June 19, 2006

The Kennedy effect.

Gina Holland reports:
The Supreme Court ruled 5-4 Monday that regulators may have misinterpreted the federal Clean Water Act in refusing to allow two Michigan property owners to build a shopping mall and condos on wetlands they own.
Chief Justice John Roberts writes for a plurality, with Justice Kennedy providing the 5th vote in a concurring opinion. I haven't got the text yet, but Roberts slams Kennedy for leaving "lower courts and regulated entities ... to feel their way on a case-by-case basis." [See the update below!]
The court's four most conservative members wanted a more sweeping ruling, clearing the way for development of land unless it was directly connected to waterways.

The court's four most liberal members said that such a ruling would reject three decades of practice by the Army Corps of Engineers and threaten the environment.
It takes nerve to hold the two sides of the Court in equipoise like that, but it would also take nerve to commit to a clear rule. It takes nerve to relegate everyone to so much uncertainty and litigation, but it would also take nerve to determine the outcome in so many cases beyond the case at hand. Poor Justice Kennedy. I can't imagine how he feels about his role. And now it seems that it's the next change on the Court that will produce the... deluge.

UPDATE: Chief Justice Roberts, concurring, faults the Army Corps of Engineers for failing to come up with rules governing the scope of its power after the Court rejected its grandiose view in Solid Waste Agency of Northern Cook Cty. v. Army Corps of Engineers, 531 U. S. 159 (2001) (SWANCC):
Lower courts and regulated entities will now have to feel their way on a case-by-case basis. This situation is certainly not unprecedented. See Grutter v. Bollinger, 539 U. S. 306, 325 (2003) (discussing Marks v. United States, 430 U. S. 188 (1977) ). What is unusual in this instance, perhaps, is how readily the situation could have been avoided.
That's an interesting citation to the Michigan affirmative action case, Grutter. Note how elegantly Roberts doesn't quite criticize Grutter. He doesn't even criticize Kennedy for leaving the law in a condition of fuzziness. My original post says "Roberts slams Kennedy," which is an incorrect inference I made reading Holland's report. Roberts doesn't even mention Kennedy. He slams the Army Corps of Engineers. And he doesn't complain about fuzzy legal standards generally. He's focused on the failure by the Corps to provide the clear rules that would have solved the problem.

Justice Scalia who wrote the plurality opinion, joined by Roberts, Thomas, and Alito, did go after Kennedy, but not to chastise him for leaving the lower courts to struggle through unclarity.

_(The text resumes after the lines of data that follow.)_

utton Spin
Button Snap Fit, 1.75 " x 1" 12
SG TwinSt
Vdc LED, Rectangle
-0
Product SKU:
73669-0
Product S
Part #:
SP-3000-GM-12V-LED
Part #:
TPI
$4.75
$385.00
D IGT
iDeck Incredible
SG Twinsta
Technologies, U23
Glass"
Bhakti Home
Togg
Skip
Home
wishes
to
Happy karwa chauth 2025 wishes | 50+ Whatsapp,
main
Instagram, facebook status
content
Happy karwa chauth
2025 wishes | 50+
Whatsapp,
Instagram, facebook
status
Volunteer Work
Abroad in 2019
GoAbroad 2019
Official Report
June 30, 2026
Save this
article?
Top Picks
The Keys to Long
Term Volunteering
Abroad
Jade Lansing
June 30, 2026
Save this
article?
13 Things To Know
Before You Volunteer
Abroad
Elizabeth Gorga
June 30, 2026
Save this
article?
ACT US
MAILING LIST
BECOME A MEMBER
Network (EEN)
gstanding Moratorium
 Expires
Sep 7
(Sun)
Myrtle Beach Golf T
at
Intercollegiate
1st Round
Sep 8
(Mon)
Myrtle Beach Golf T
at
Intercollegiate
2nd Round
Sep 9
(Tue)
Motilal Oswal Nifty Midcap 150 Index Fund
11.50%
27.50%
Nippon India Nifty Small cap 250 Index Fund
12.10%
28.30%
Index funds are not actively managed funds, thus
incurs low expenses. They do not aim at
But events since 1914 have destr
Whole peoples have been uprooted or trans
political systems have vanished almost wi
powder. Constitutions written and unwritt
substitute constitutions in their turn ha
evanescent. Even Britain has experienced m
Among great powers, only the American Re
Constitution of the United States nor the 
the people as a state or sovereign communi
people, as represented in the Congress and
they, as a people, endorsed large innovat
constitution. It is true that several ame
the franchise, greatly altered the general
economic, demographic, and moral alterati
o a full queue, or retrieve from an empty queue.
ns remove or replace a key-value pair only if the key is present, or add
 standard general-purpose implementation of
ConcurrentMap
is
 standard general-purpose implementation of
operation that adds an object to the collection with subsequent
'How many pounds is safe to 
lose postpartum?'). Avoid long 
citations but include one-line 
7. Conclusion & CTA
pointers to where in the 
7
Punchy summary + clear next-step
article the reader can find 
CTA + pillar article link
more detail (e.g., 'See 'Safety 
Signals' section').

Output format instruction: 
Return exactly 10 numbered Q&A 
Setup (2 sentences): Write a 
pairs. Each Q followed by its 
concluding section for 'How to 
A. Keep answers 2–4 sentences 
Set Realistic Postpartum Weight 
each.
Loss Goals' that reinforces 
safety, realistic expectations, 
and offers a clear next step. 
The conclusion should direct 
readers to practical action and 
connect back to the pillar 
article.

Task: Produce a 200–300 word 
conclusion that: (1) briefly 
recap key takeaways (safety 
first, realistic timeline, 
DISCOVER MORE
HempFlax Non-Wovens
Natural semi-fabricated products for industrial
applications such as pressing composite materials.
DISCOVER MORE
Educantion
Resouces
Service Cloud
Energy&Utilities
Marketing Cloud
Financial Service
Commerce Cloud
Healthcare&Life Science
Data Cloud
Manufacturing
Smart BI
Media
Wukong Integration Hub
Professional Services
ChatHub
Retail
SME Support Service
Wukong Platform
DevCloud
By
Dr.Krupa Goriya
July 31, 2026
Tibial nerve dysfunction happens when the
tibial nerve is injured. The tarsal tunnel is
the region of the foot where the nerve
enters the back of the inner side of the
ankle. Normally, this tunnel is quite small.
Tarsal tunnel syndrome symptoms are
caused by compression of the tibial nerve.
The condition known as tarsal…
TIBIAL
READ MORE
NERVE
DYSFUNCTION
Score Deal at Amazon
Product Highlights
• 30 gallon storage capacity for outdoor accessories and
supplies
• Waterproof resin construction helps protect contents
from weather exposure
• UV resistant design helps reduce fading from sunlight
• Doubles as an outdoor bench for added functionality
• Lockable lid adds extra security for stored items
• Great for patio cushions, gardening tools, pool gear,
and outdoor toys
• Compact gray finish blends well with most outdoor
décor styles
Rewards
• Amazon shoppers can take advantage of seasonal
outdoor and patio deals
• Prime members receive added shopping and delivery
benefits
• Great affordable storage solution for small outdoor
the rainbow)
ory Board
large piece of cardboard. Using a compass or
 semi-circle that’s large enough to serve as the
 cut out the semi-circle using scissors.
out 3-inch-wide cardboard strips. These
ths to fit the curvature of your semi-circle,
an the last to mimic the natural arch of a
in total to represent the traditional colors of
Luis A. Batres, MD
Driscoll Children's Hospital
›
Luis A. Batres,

His opinion is concentrated on proper textual analysis of the statute.

So, I really need to reframe this post. I was too eager to perceive Kennedy setting himself apart from the Roberts-Scalia-Thomas-Alito group. I think this opinion would have been written differently by the Rehnquist Court, and that Roberts is having a moderating effect.

25 comments:

MadisonMan said...

And now it seems that it's the next change on the Court that will produce the... deluge.

Doesn't this assume something about the next person who will have to be replaced?

dearieme said...

"such a ruling would reject three decades of practice by the Army Corps of Engineers and threaten the environment." Forgive an ignorant foreigner, but what on earth have those two considerations got to do with what the Constitution says?

Al Maviva said...

Dearieme, you obviously haven't heard much about stare decisis, aka The Error With Tenure doctrine.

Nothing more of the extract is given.